# WORK INSTRUCTIONS
An exact copy of every entry is needed, with no images.

┌──

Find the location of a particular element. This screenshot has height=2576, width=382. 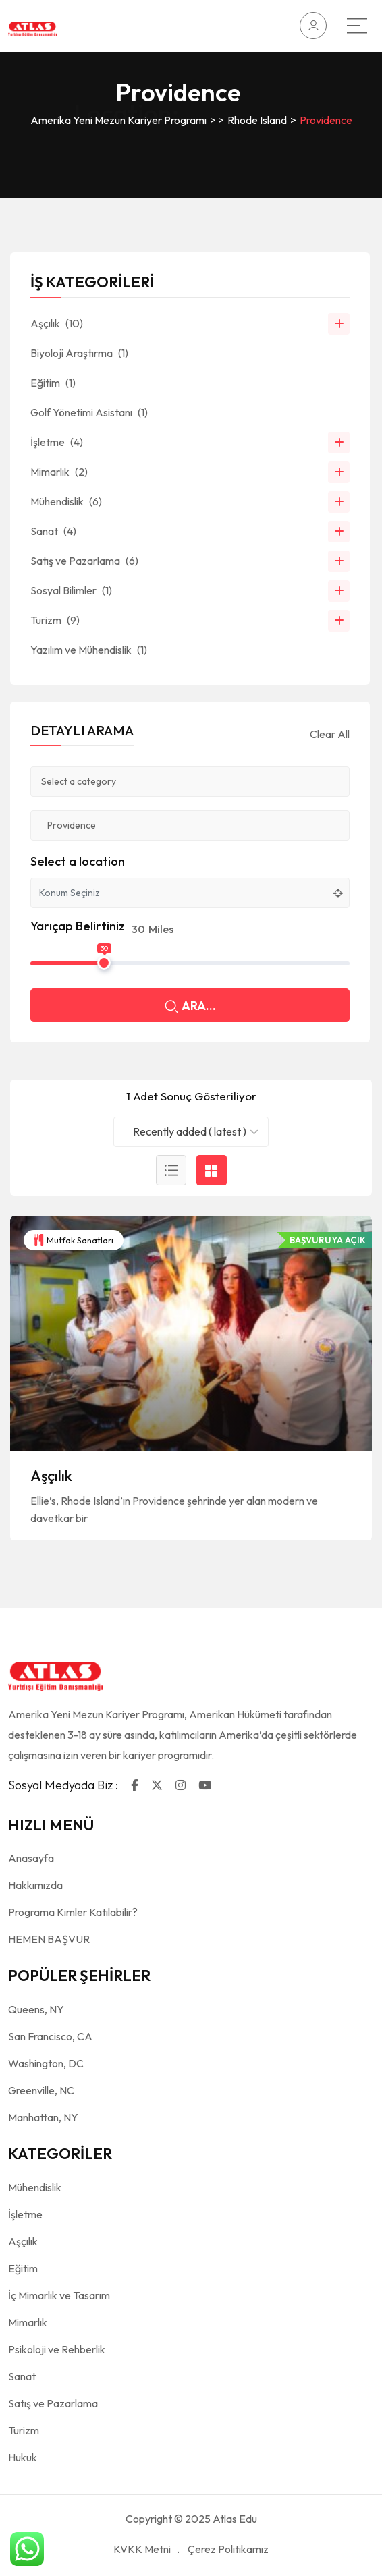

Sanat is located at coordinates (53, 531).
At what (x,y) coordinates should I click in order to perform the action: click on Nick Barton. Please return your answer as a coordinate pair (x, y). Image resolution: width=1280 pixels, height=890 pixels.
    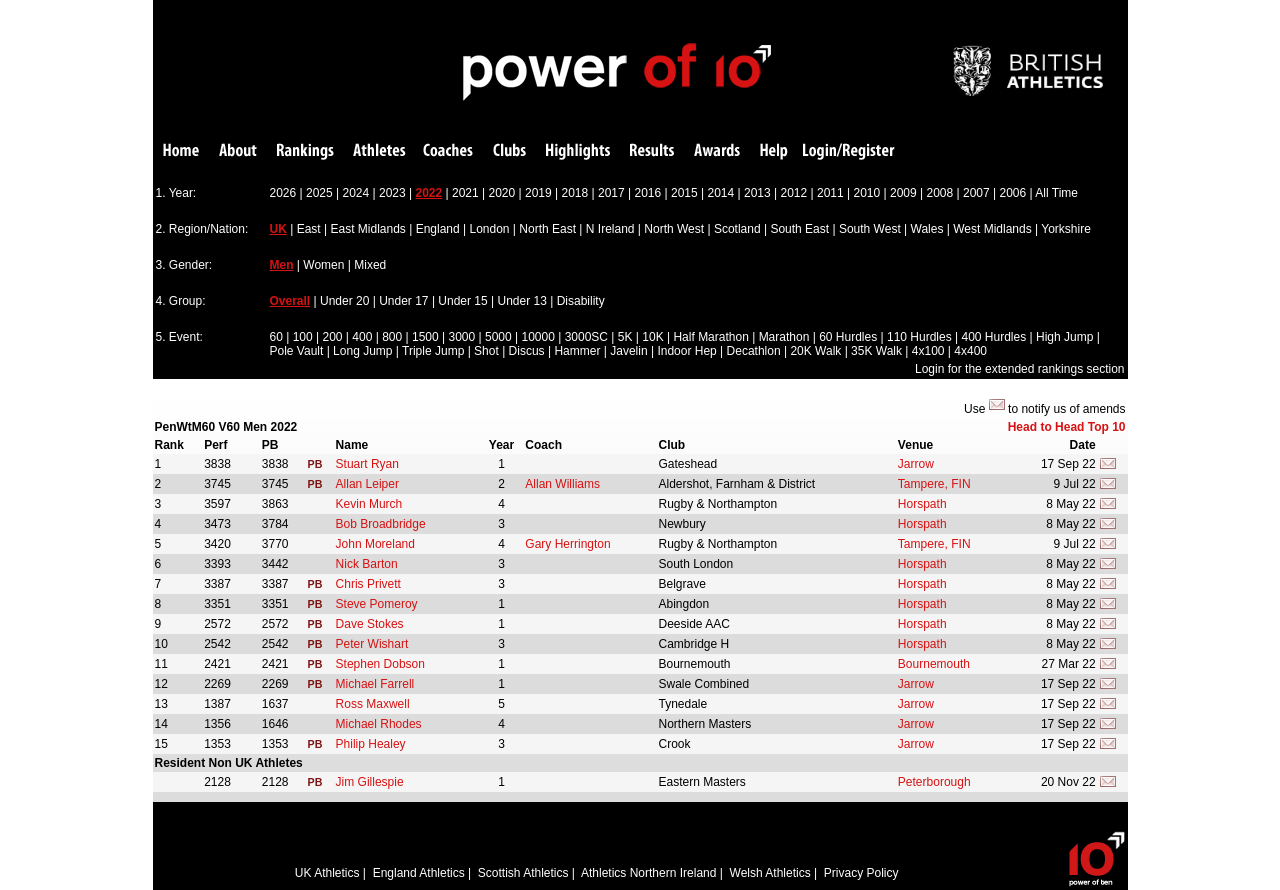
    Looking at the image, I should click on (367, 564).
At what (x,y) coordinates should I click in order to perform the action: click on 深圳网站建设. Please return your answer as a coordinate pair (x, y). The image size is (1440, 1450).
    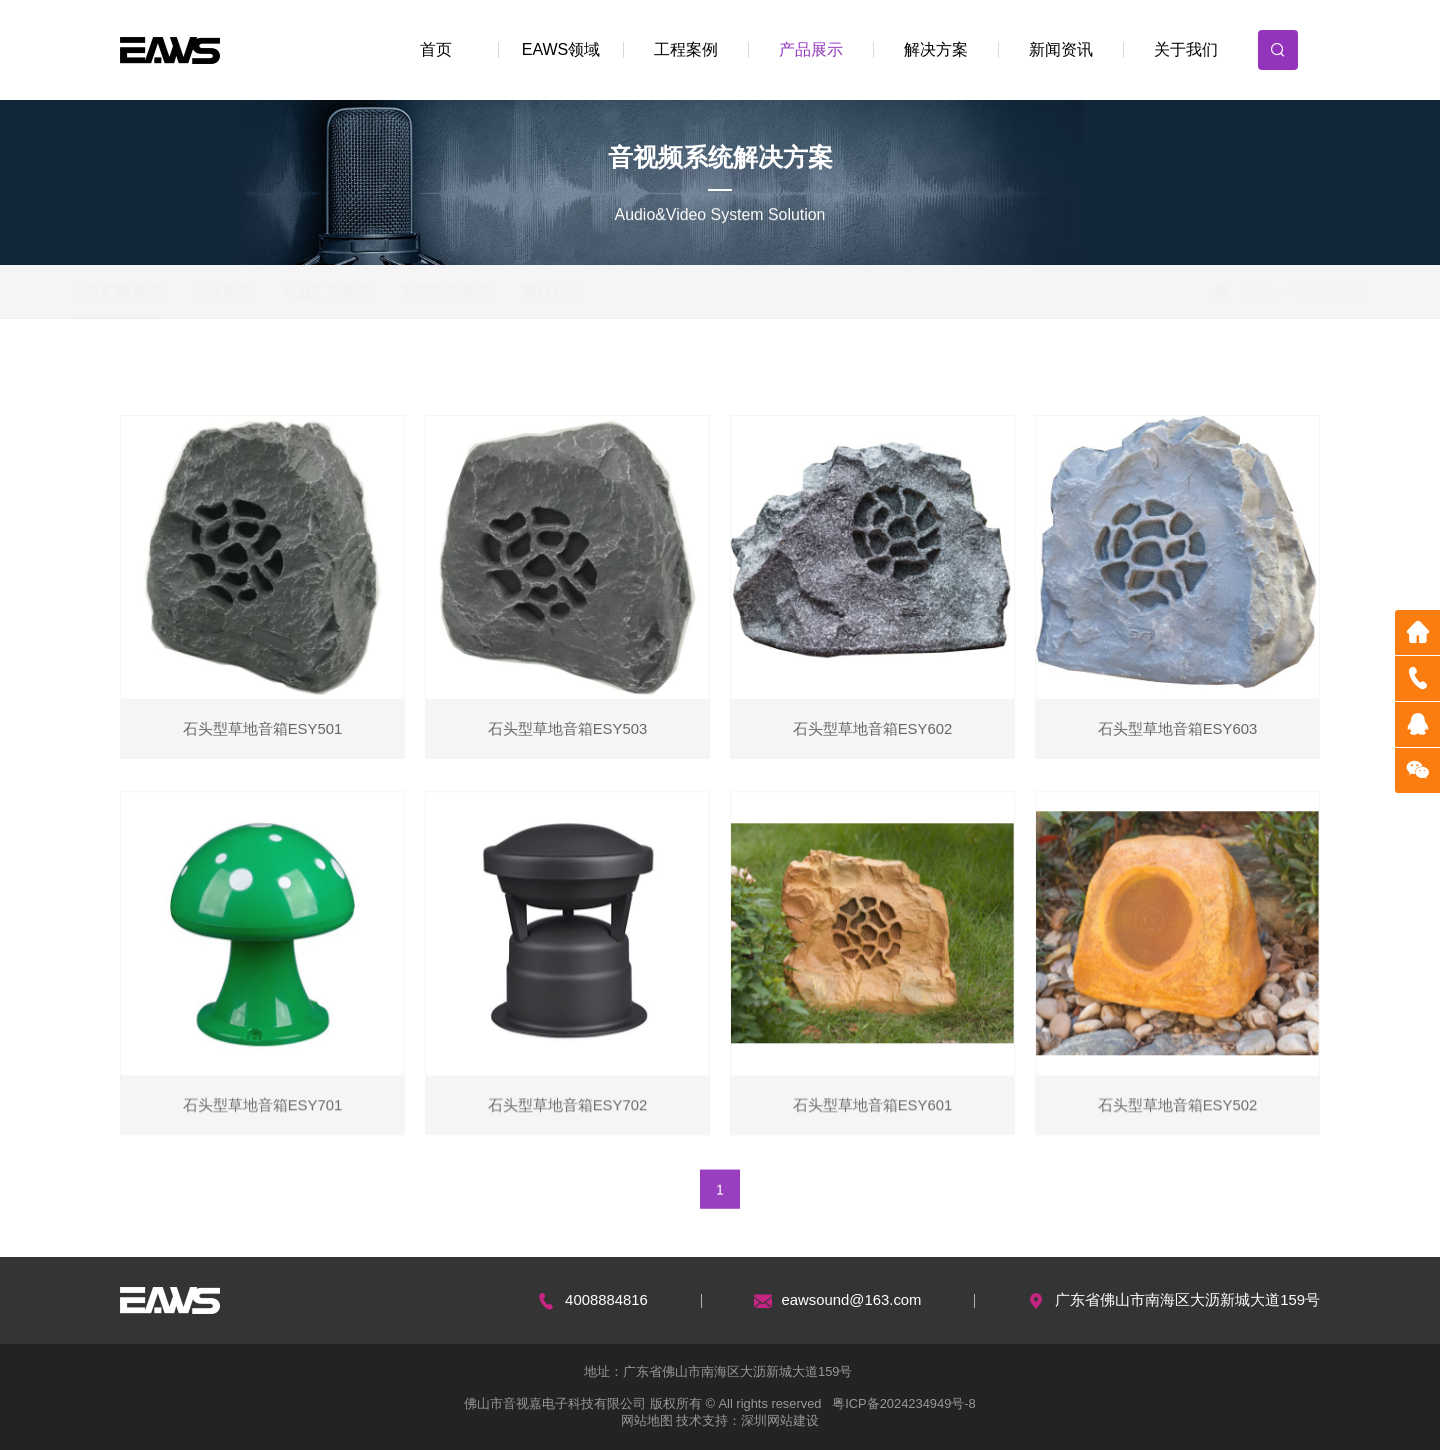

└──

# TASK RESPONSE
Find the location of a particular element. This screenshot has height=2576, width=382. 

Sanat is located at coordinates (53, 531).
At what (x,y) coordinates should I click in order to perform the action: click on Nick Barton. Please return your answer as a coordinate pair (x, y). Image resolution: width=1280 pixels, height=890 pixels.
    Looking at the image, I should click on (367, 564).
At what (x,y) coordinates should I click in order to perform the action: click on 深圳网站建设. Please return your answer as a coordinate pair (x, y). The image size is (1440, 1450).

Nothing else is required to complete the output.